L’analisi arbitrale prende in esame la prova del sig. Gervasoni di Mantova. Dopo una serie di giovani arbitri il Parma trova un direttore di gara esperto, è alla Can A dal 2010. Gervasoni che si è presentato molto bene in campo per eleganza e prestanza fisica, stona leggermente il capello forse un po’ troppo lungo sulle spalle, ha diretto una gara tutto sommato corretta ma non semplice, il risultato è infatti rimasto in bilico fino alla fine.

La prestazione del giudice di gara è senz’altro positiva per quanto riguarda il rapporto con i giocatori, la fermezza nelle scelte ed anche la collaborazione con gli assistenti, gli addizionali e il quarto uomo.

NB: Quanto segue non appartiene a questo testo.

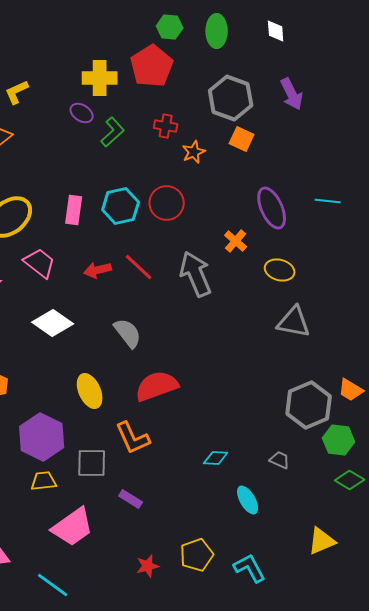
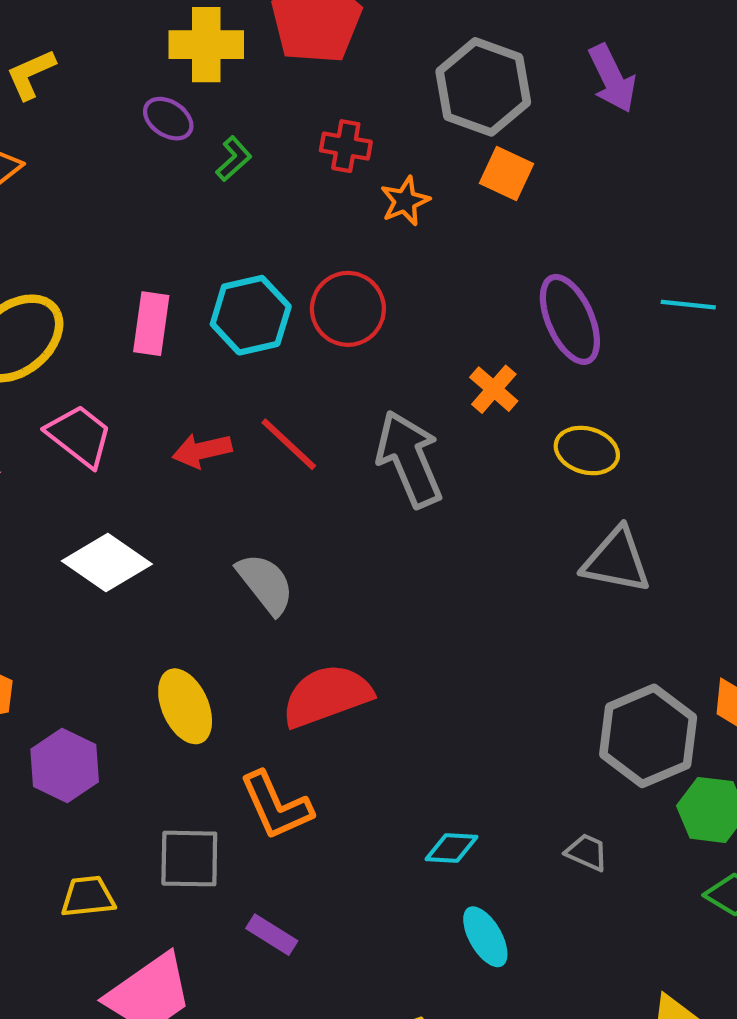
green L-shape: (113, 132) -> (234, 159), size x0.7
purple hexagon: (42, 437) -> (65, 766), moved, size x0.7
cyan ellipse: (248, 500) -> (485, 937), moved

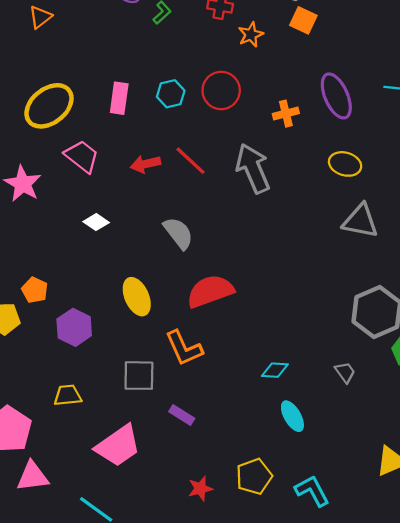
cyan hexagon: (251, 315) -> (171, 94), size x0.7
orange cross: (494, 389) -> (286, 114), moved, turned 35
white diamond: (107, 563) -> (96, 222), size x0.6
gray trapezoid: (587, 852) -> (345, 372), turned 30
yellow trapezoid: (88, 897) -> (68, 395), moved

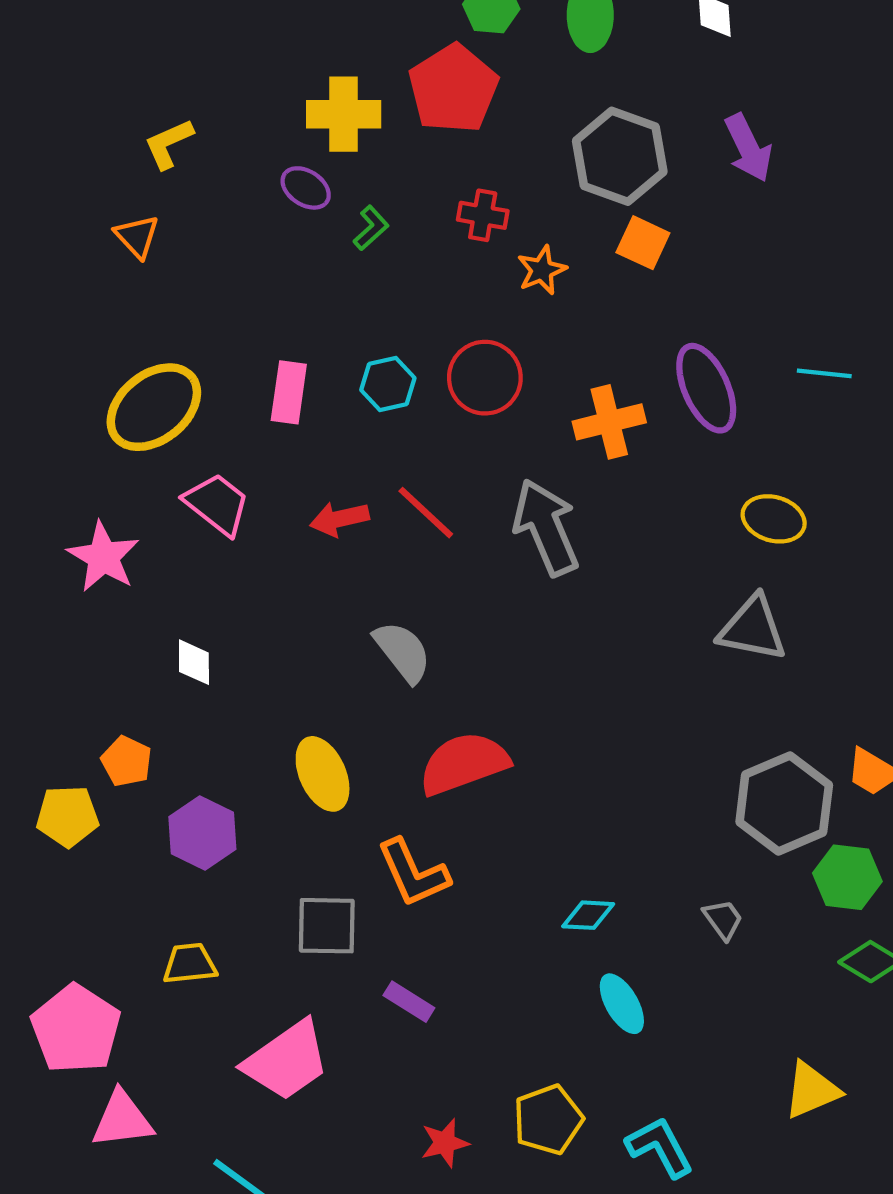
orange triangle: (40, 17) -> (137, 236), turned -35
orange cross: (286, 114) -> (609, 422), size x1.4
yellow ellipse: (345, 164) -> (774, 519), moved
white diamond: (96, 222) -> (194, 662), moved, turned 55

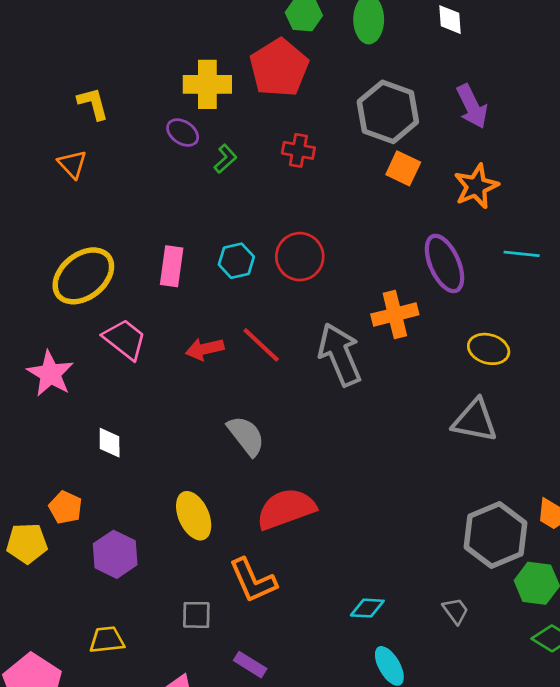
yellow L-shape: (169, 144) -> (93, 104), turned 99
orange star: (542, 270) -> (476, 186), moved, size x1.4
orange cross: (609, 422) -> (395, 314), moved
gray square: (327, 926) -> (196, 615), size x0.7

Tuttavia c’è qualche episodio da rivedere, così come la gestione dei cartellini poteva essere forse un po’ meno fiscale. Al di là del giusto agonismo in campo infatti la gara è stata corretta ed alla fine alcuni cartellini gialli potrebbero sembrare eccessivi. Tuttavia il fischietto di Mantova ha voluto probabilmente prevenire, risultando forse un po’ troppo fiscale nella gestione dei cartellini al solo fine di prevenire situazioni più complesse. Al termine comunque i cartellini risulteranno essere in tutto sei, rispettivamente tre al Parma e tre alla Juve, segnale di un clima in campo sicuramente diverso da quello degli anni in cui Juve e Parma erano spesso rivali in Italia e in Europa. Ricordo infatti un ammonizione al 1’ minuto per un fallo di Couto su Ravanelli in una gara di Coppa Italia.

Il primo cartellino estratto sabato da Gervasoni è per Marchisio. Obiettivamente avrei aspettato un attimo, anche perché il giocatore bianconero fino ad allora era stato autore di prova corretta. Dopo poco arriva invece il secondo giallo per la Juve ai danni di Chiellini. In questa occasione invece il fallo merita il provvedimento disciplinare perché il difensore della Juve ferma irregolarmente e senza tanti fronzoli proprio il giovane Mauri. Per il Parma a finire sul taccuino dell’arbitro il primo è Pedro Mendes. Personalmente anche in questo caso forse il giallo è eccessivo, però risultano già due ammoniti in casa Juve e con il metro adottato per Marchisio, ci può stare anche questo provvedimento. Giusti i gialli per il Parma rifilati prima a Jorquera e poi a Gobbi. Invece prende un abbaglio, l’arbitro di Mantova, per l’ammonizione di Ogbonna. La dinamica del gioco infatti trae in inganno e fa propendere il direttore di gara per il cartellino giallo. Ma rivedendo l’azione al rallenty ci accorgiamo che non vi è contatto tra i due giocatori avversari.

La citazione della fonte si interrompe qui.